**Required work:** In the entries below, find each line with the word "weiblichen" and pull it out.

**Supplied entries:**
*** Begin section ***

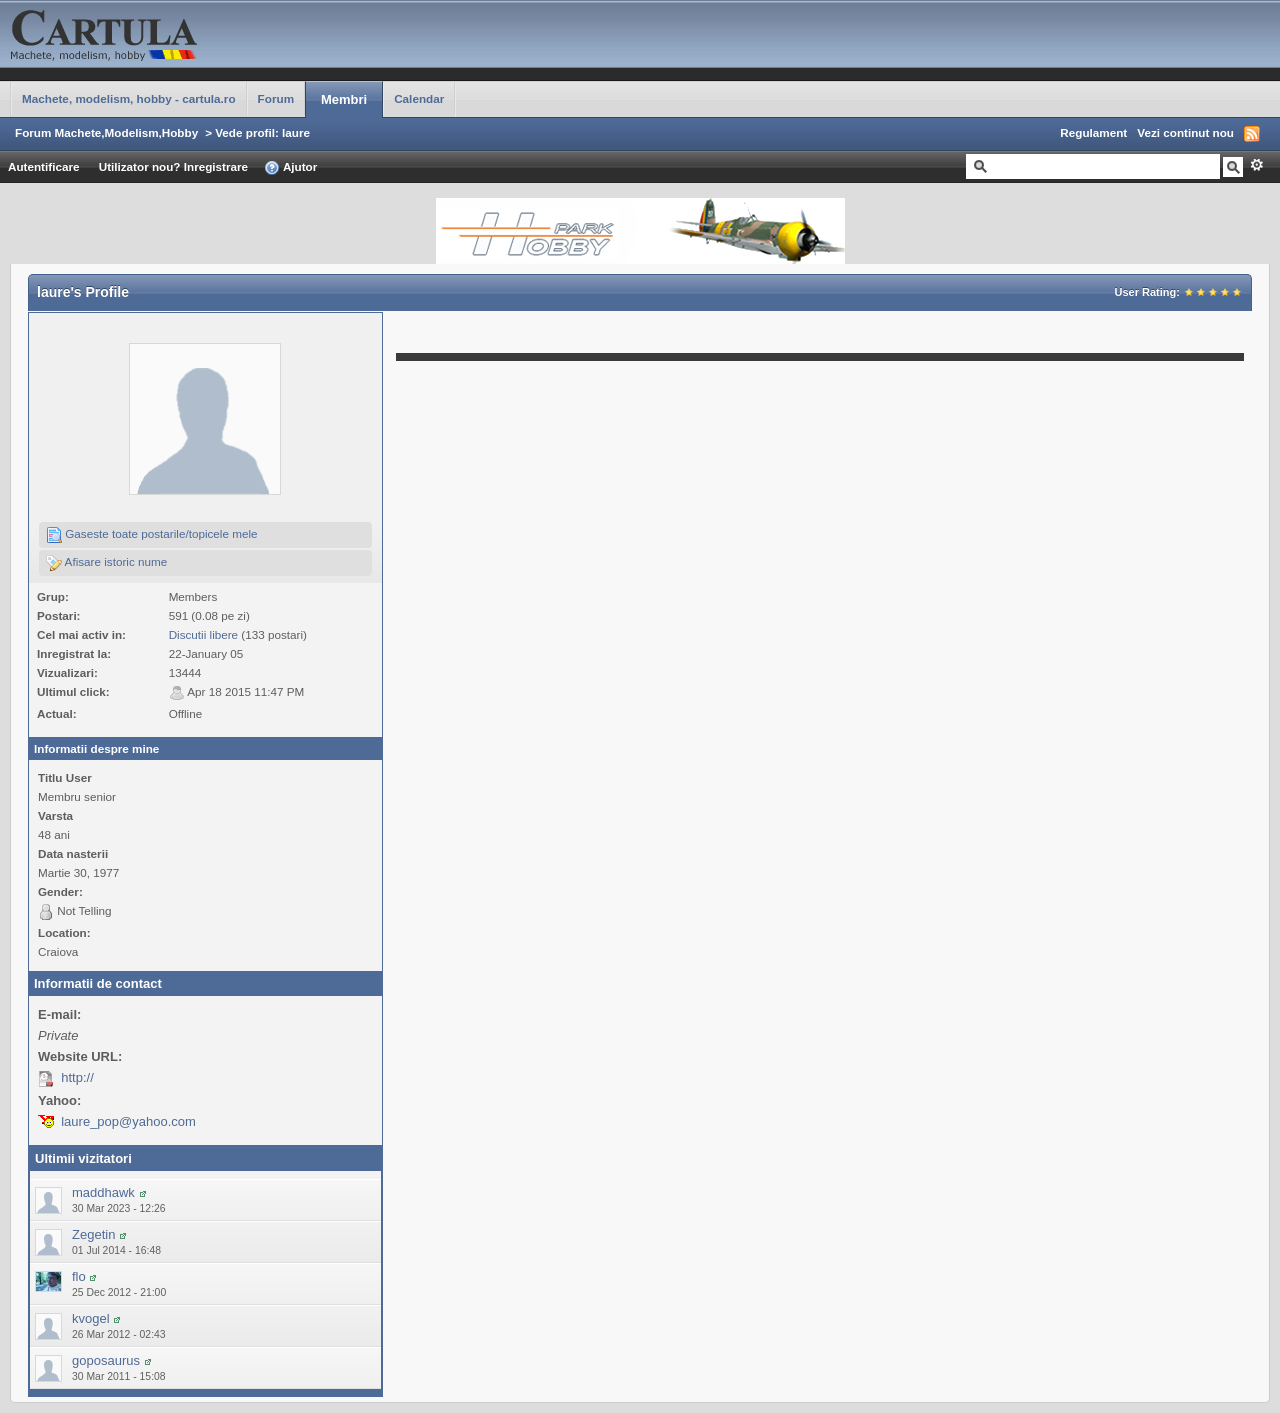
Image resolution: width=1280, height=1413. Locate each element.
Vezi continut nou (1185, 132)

*** End section ***
*** Begin section ***

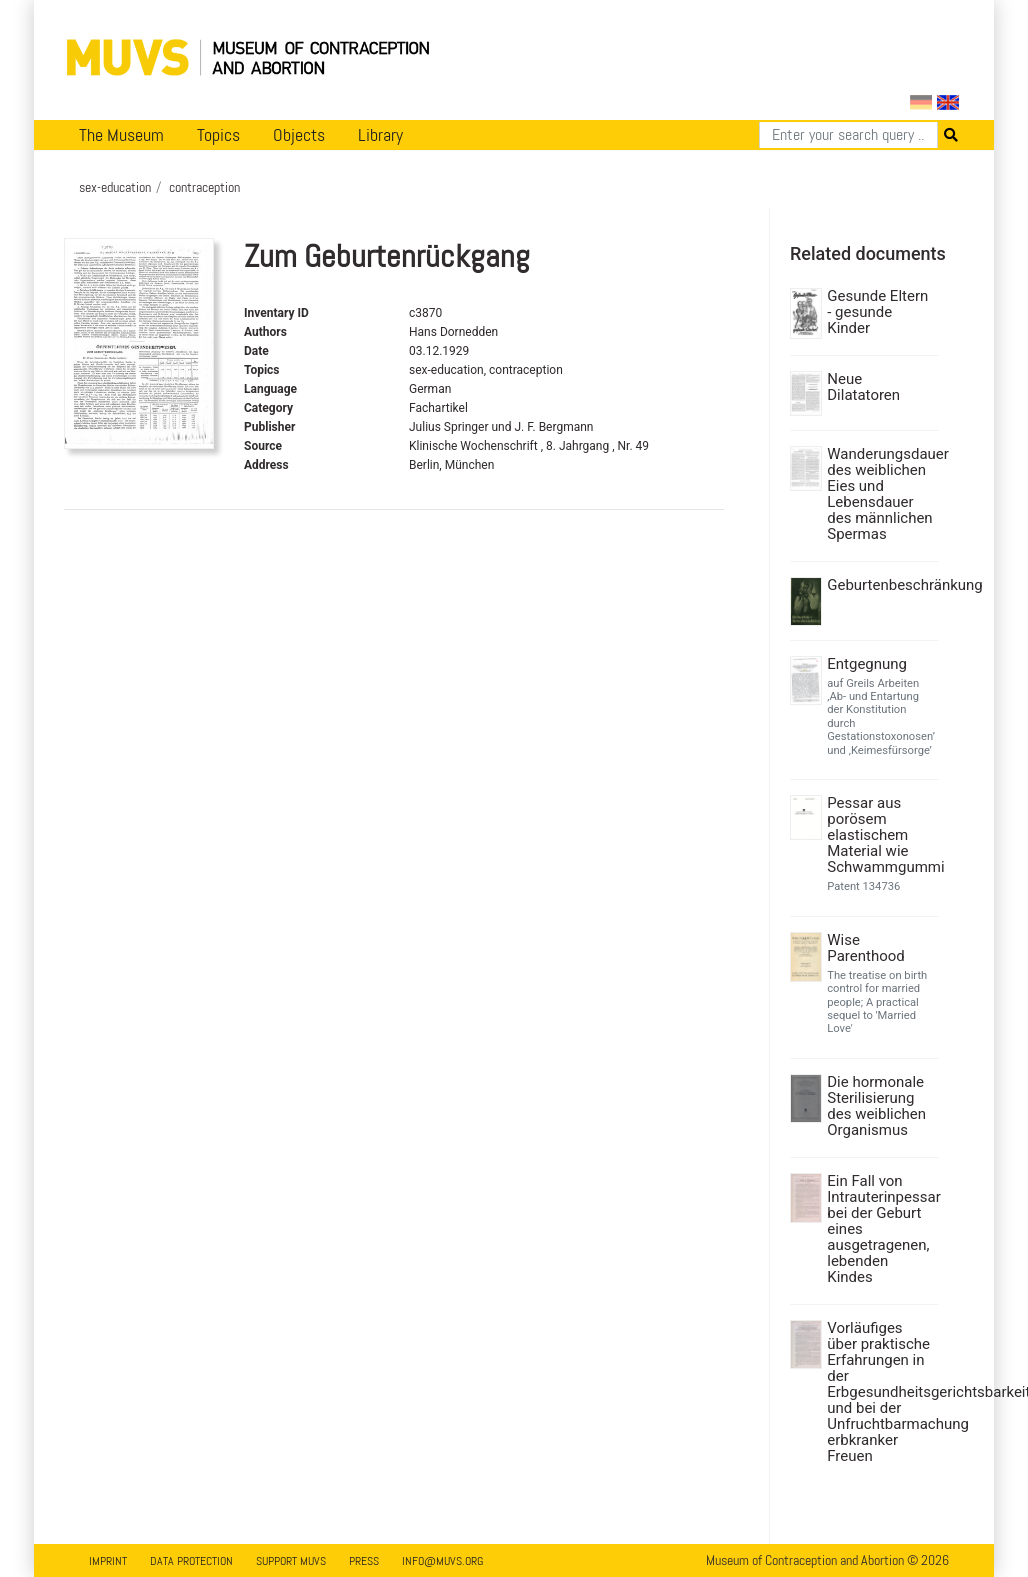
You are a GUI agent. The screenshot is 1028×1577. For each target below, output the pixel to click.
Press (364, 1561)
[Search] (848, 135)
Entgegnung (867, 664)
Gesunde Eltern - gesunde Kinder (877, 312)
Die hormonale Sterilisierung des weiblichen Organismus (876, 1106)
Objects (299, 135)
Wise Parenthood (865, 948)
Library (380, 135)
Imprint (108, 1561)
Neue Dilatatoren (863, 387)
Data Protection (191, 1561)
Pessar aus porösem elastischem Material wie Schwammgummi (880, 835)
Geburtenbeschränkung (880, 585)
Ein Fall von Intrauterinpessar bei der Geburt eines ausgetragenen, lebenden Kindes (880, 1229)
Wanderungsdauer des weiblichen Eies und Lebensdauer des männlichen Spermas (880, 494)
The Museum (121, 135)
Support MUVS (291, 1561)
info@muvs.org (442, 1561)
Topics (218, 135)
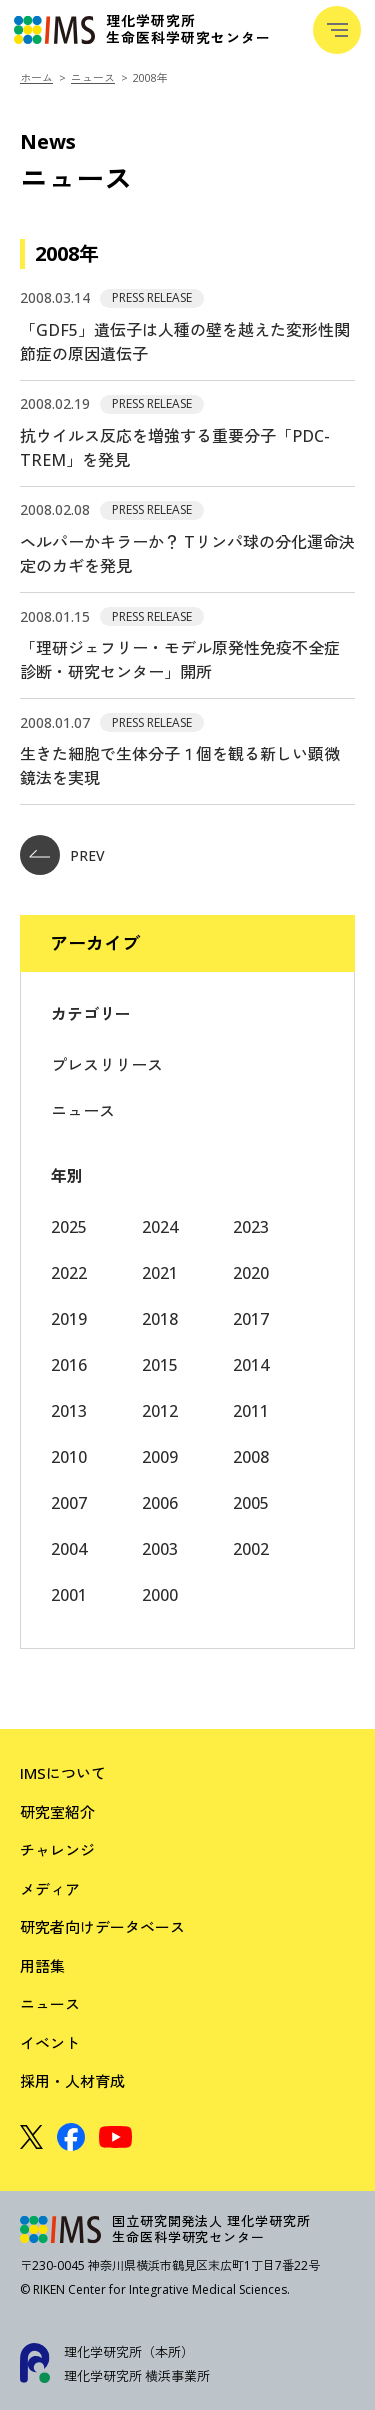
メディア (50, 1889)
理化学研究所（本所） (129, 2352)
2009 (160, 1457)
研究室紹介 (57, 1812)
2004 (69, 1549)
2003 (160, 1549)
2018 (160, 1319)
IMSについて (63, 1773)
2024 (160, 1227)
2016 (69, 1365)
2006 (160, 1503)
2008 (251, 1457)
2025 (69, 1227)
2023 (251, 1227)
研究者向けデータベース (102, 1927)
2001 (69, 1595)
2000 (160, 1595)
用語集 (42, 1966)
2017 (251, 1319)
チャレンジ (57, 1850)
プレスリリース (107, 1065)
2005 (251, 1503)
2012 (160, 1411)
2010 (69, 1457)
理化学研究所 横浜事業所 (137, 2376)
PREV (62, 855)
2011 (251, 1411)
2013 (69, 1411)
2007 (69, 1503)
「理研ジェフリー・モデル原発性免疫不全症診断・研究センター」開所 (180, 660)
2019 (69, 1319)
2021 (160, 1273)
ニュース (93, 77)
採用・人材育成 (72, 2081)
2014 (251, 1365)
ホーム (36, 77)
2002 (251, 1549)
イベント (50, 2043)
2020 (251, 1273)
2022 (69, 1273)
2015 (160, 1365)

*** End section ***

**Exercise response:**
Die hormonale Sterilisierung des weiblichen Organismus (876, 1106)
Wanderungsdauer des weiblichen Eies und Lebensdauer des männlichen Spermas (880, 494)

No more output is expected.